In my last blog post I introduced a stage which executed Checkov to my Terraform Azure DevOps pipeline, this scanned the Terraform configuration and stopped the deployment if there was an issue. I also added a stage which checks to see if there are any resources being destroyed.
Whats missing?
Both of these I thought should give some basic protection against problems caused by common configuration issues, which they did, but it didn’t take into account the end user, i.e. me, making a change which would dramatically increase the running costs of the deployment.
Enter Infracost
One day as I was skimming through Reddit and I noticed mention of Infracost (I can’t remember the post, sorry) - the description of the tool got my attention “Cloud cost estimates for Terraform in pull requests” peaked my interest and gave it ago locally.

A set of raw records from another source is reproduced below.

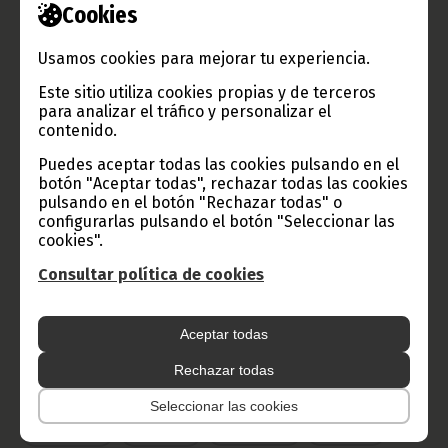
Cookies
Información de Guinea Ecuatorial
Usamos cookies para mejorar tu experiencia.
Este sitio utiliza cookies propias y de terceros
TVGE
para analizar el tráfico y personalizar el
contenido.
Puedes aceptar todas las cookies pulsando en el
Radio Nacional de Guinea
botón "Aceptar todas", rechazar todas las cookies
pulsando en el botón "Rechazar todas" o
Ecuatorial
configurarlas pulsando el botón "Seleccionar las
Haz click aquí para escuchar ahora
cookies".
Consultar política de cookies
CATEGORÍAS
Aceptar todas
Noticias
Gobierno
Presidencia
Rechazar todas
África
Deportes
Vicepresidencia
Seleccionar las cookies
COVID-19
Cultura
Estadísticas
CAN 2015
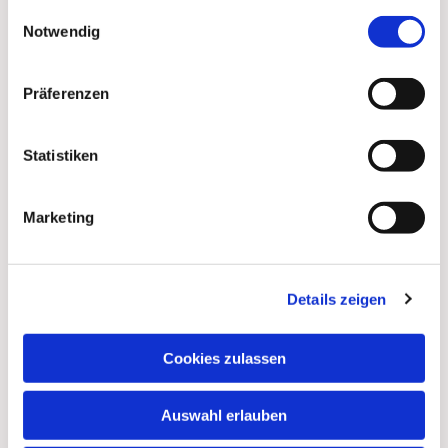
gesammelt haben.
Einwilligungsauswahl
Notwendig
Präferenzen
Statistiken
Marketing
Details zeigen
Dies könnte Sie auch
interessieren
Cookies zulassen
Auswahl erlauben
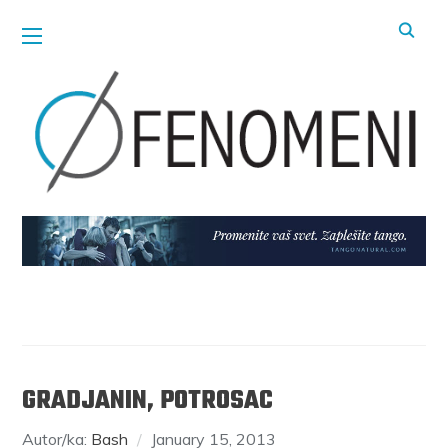
GRADJANIN, POTROSAC
Autor/ka:
Bash
January 15, 2013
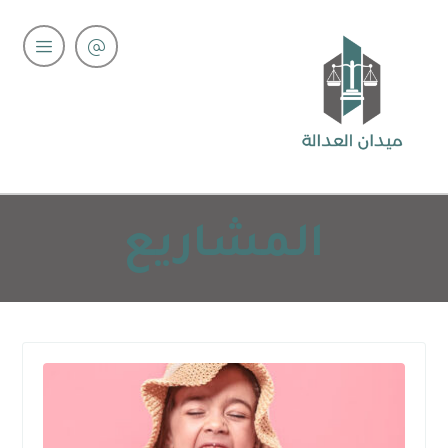
المشاريع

Installing and registering Infracost locally
As I am macOS user installing Infracost locally was a Homebrew command away:
brew install infracost
Once installed you need to register for an API key, this can be done with a single command:
infracost register
It will ask you for your Name and Email address, once you enter these you should see something like the following output:
Tip
Please make a note of the API key, you will need it later.
$ infracost register
Please enter your name and email address to get an API key.
See our FAQ (https://www.infracost.io/docs/faq) for more details.
Name: Russ McKendrick
Email: [email protected]
Thank you Russ McKendrick!
Your API key is: IaMnOtREaLlyANapIK3y
Success: Your API key has been saved to /Users/russ.mckendrick/.config/infracost/credentials.yml
You can now run infracost breakdown --path=... and point to your Terraform directory or JSON/plan file.
That is all of the configuration you need to do, once installed you can try running the tool.
Running Infracost locally
Next up we need some Terraform to run it against, I have some test code which launches a Linux Virtual Machine in Azure so decided to use that.
Info
The Terraform code I am using can be found at the russmckendrick/terraform-vm-local-example Github repo.
To start with run the following:
terraform init
terraform plan -out tfplan.binary
terraform show -json tfplan.binary > plan.json
This will download all of the Terraform providers and create a Terraform Plan file and then convert it to JSON. Next up we can run Infracost against the JSON version of the Terraform Plan file u sing the following command:
infracost breakdown --path plan.json
As you can see from the output below (you may need to scroll right), the virtual machine using the SKU Standard_B1ms is going to cost $17.23 per month with an addition cost of around $1.69 for the disk operations:
$ infracost breakdown --path plan.json
Detected Terraform plan JSON file at plan.json
✔ Calculating monthly cost estimate
Project: russmckendrick/terraform-vm-local-example/plan.json
Name Monthly Qty Unit Monthly Cost
azurerm_linux_virtual_machine.main
├─ Instance usage (pay as you go, Standard_B1ms) 730 hours $17.23
└─ os_disk
├─ Storage (S4) 1 months $1.69
└─ Disk operations Monthly cost depends on usage: $0.0005 per 10k operations
OVERALL TOTAL $18.92
----------------------------------
To estimate usage-based resources use --usage-file, see https://infracost.io/usage-file
That’s a reasonable cost, so lets launch the Virtual Machine by running:
Warning
Warning! If you are following along running the commands below will incur cost.
terraform apply
Now that we have the Virtual Machine, lets increase the specification by updating the SKU to Standard_B4ms, this can be done in the terraform.tfvars
file in the repo. Once updated, generate a new plan file and run Infracost again:
terraform plan -out tfplan.binary
terraform show -json tfplan.binary > plan.json
infracost breakdown --path plan.json
You will notice that when you ran the terraform plan
command it checked against the Terraform Statefile, however as you can see from the output below …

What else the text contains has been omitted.